Only the lines from the one containing "Hello in Spanish" through the final line of the entries below are wanted, each copied exactly.

*** Opening of MATERIAL SHOWN ***

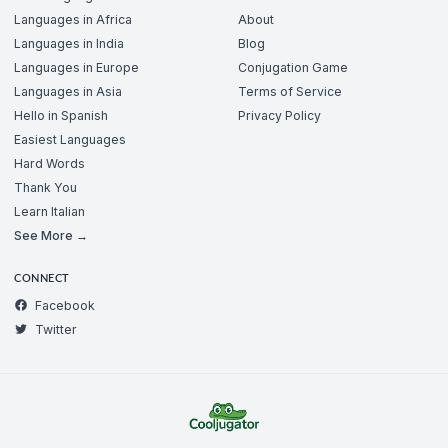
Languages in Africa
About
Languages in India
Blog
Languages in Europe
Conjugation Game
Languages in Asia
Terms of Service
Hello in Spanish
Privacy Policy
Easiest Languages
Hard Words
Thank You
Learn Italian
See More →
CONNECT
Facebook
Twitter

*** Close of MATERIAL SHOWN ***

__EXERCISE RESPONSE__
Hello in Spanish
Privacy Policy
Easiest Languages
Hard Words
Thank You
Learn Italian
See More →
CONNECT
Facebook
Twitter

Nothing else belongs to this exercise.